No TV series has ever started off quite as hot as Futurama — just ask I.C. Wiener.

On March 28, 1999, Fox premiered the pilot episode of a series that they would kick around for a few seasons before dumping from the network, forcing the show to go on a quarter-century, multi-platform search for a permanent home that seems to have finally ended at Hulu. In “Space Pilot 3000,” Simpsons creator Matt Groening debuted an even more outlandish satirical universe than Springfield as Futurama perfectly introduced its inaugural fans to the world of the 31st century and the colorful cast of characters who called it home. When pizza delivery boy and chair-leaner Philip J. Fry fell (or was pushed) into a cryogenic freezing chamber set to preserve him for a thousand years, he took the audience with him into one of the most fantastical and fully realized worlds ever unveiled in a show’s first episode.

Earlier this week, one Twitter user challenged TV-watchers everywhere to name a show that had “an 11/10 pilot episode,” and Futurama fans knew there was only one correct answer:

Groening wrote “Space Pilot 3000” with Futurama co-creator and co-developer David X. Cohen, and the pair worried that the episode would end up far too expository to ever be a hit, considering the sheer amount of setup required to start a fish-out-of-water story set a full thousand years in the future. According to the Futurama Season One DVD commentary, Groening and Cohen also worried about living up to the pitch they gave Fox for the world of the show, wanting the Futurama universe to be neither “dark and drippy” in the style of the film Blade Runner, nor “bland and boring” like the previous most popular animated comedy set in the future, The Jetsons.

On top of that, Futuramas mission statement was to both parody and pastiche all the sci-fi media that came before it, so Groening and Cohen had to fill nearly every frame of “Space Pilot 3000” with references to Star Trek, Star Wars, H.G. Wells The Time Machine and various other foundational pieces of fiction in the sci-fi canon. And, of course, as so many Futurama fans pointed out on Twitter, Groening and Cohen also needed to plant the seeds of multiple plot threads throughout the pilot that wouldn't emerge into the foreground for many seasons.
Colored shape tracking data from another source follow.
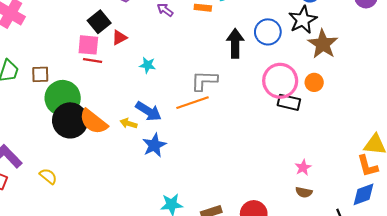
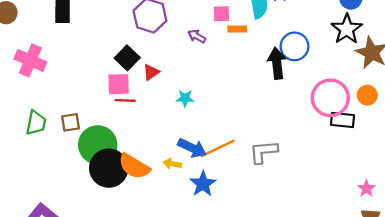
blue circle: (268, 32) -> (294, 46), moved
gray L-shape: (204, 81) -> (263, 152), moved
orange line: (193, 103) -> (217, 148), moved

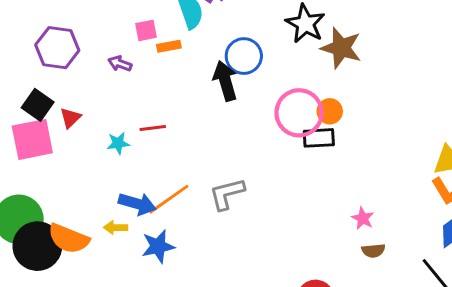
pink square: (119, 84) -> (32, 139), size x1.4
orange circle: (367, 95) -> (330, 111), moved
red line: (125, 100) -> (153, 128), moved
blue star: (203, 184) -> (158, 246), turned 30

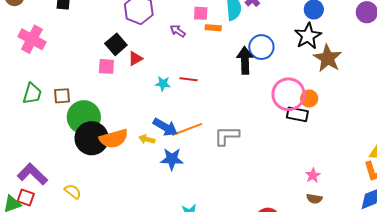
pink square: (32, 139) -> (106, 66), size x0.6
orange semicircle: (69, 239) -> (114, 139), turned -52

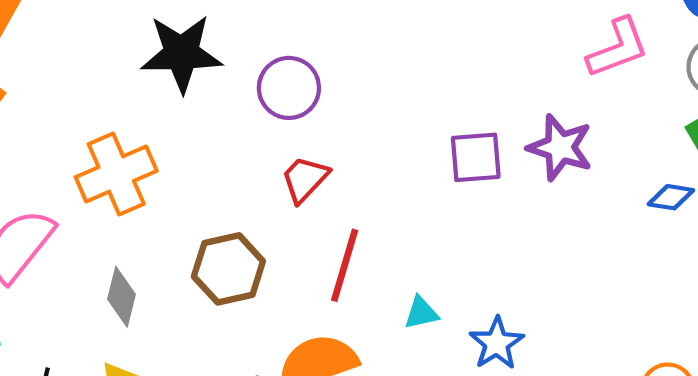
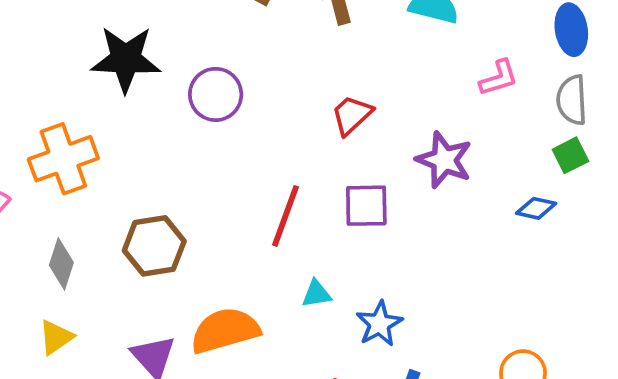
pink L-shape: (618, 48) -> (499, 78), size x0.7
purple square: (476, 157) -> (366, 206), moved
red trapezoid: (305, 179) -> (352, 115), moved
red line: (345, 265) -> (286, 216), moved

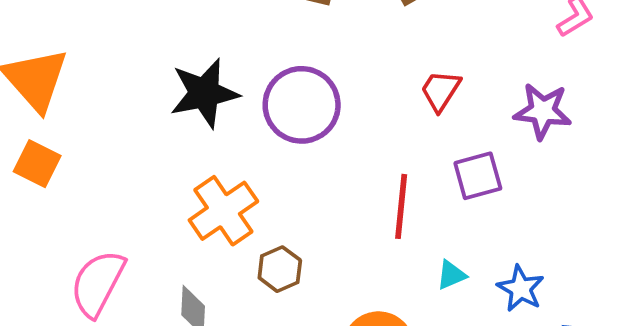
purple circle: (216, 94) -> (302, 105), size x1.4
orange cross: (63, 159) -> (223, 211), moved
brown hexagon: (154, 246) -> (280, 269), size x0.7

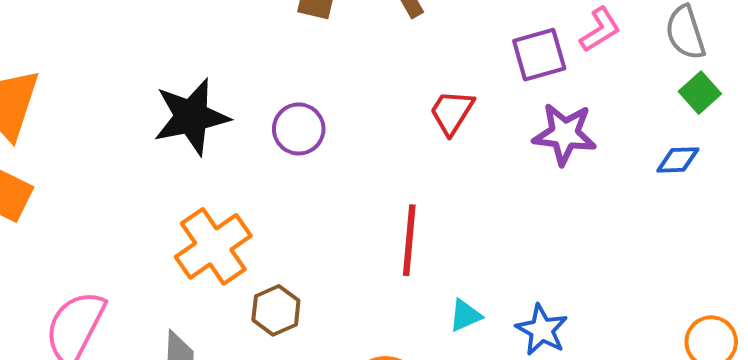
purple circle: (302, 105) -> (299, 129), size x0.6
purple square: (478, 176) -> (539, 55), moved

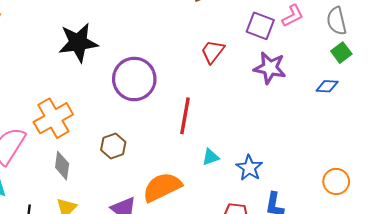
purple square: (539, 55) -> (260, 26), turned 32
purple circle: (299, 129) -> (134, 79), moved, size x1.6
orange cross: (213, 246) -> (53, 118), moved

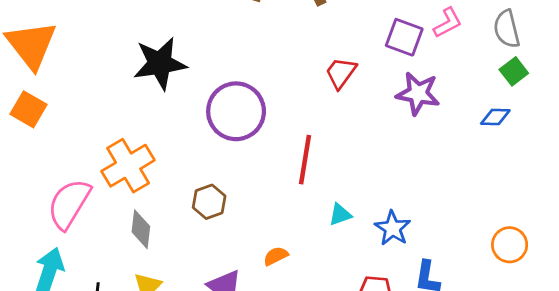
orange semicircle: (162, 187) -> (276, 256), size x0.5

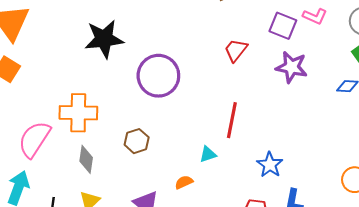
pink L-shape: (448, 23) -> (315, 16), turned 50
red line: (305, 160) -> (232, 120), moved
orange cross: (128, 166) -> (78, 113), turned 30
cyan triangle: (340, 215) -> (208, 154), moved

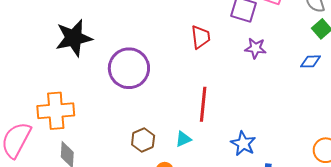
red trapezoid: (236, 50) -> (201, 37), turned 140
purple star: (292, 67) -> (255, 48), size x0.7
brown hexagon: (137, 141) -> (143, 140), moved

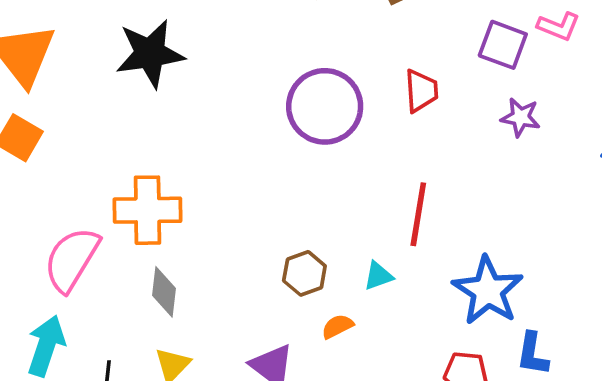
black star: (74, 38) -> (150, 54), moved
purple circle: (129, 68) -> (325, 106), moved
blue star: (243, 144) -> (488, 291), size x1.5

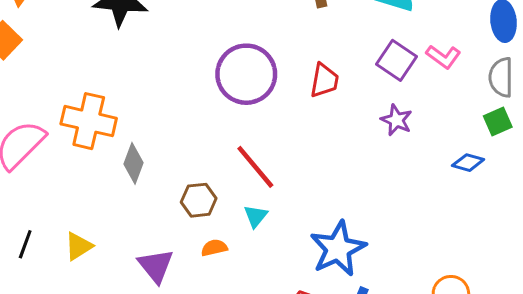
red line: (418, 214) -> (255, 167), moved, turned -63
cyan triangle: (378, 276) -> (256, 216), turned -45
gray diamond: (164, 292) -> (133, 163), moved

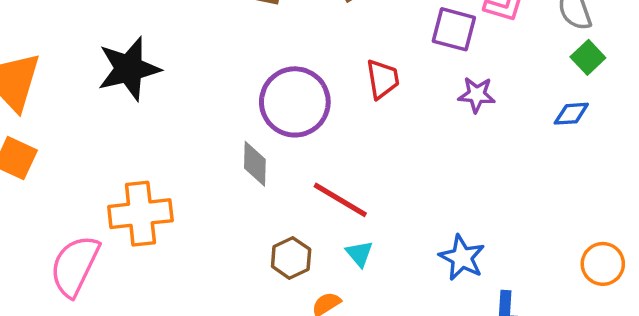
gray diamond: (133, 163) -> (255, 164), moved
blue star: (338, 249) -> (462, 258), size x0.7

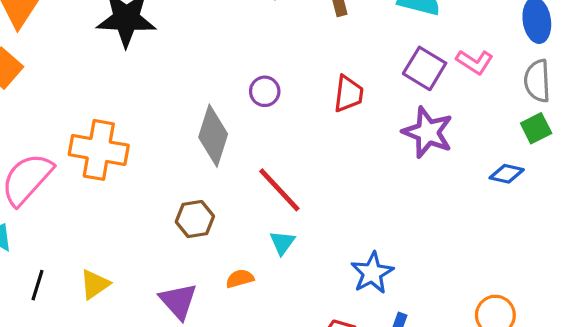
purple star: (477, 95) -> (428, 132), size x1.5
purple circle: (295, 102) -> (265, 91), size x0.5
gray diamond: (255, 164) -> (213, 136), size x1.4
brown hexagon: (291, 258) -> (195, 219), moved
With so many unique challenges facing Groening and Cohen and only 23 minutes to tackle them, its a near-miracle that the world of Futurama and its characters, relationships and sense of humor came out fully formed in “Space Pilot 3000.” As such, 11/10 might honestly be too low of a rating for such an incredible piece of TV history. In fact, the numerical rating should probably match the number of years Fry spent frozen — let’s give it 1,000,000/10.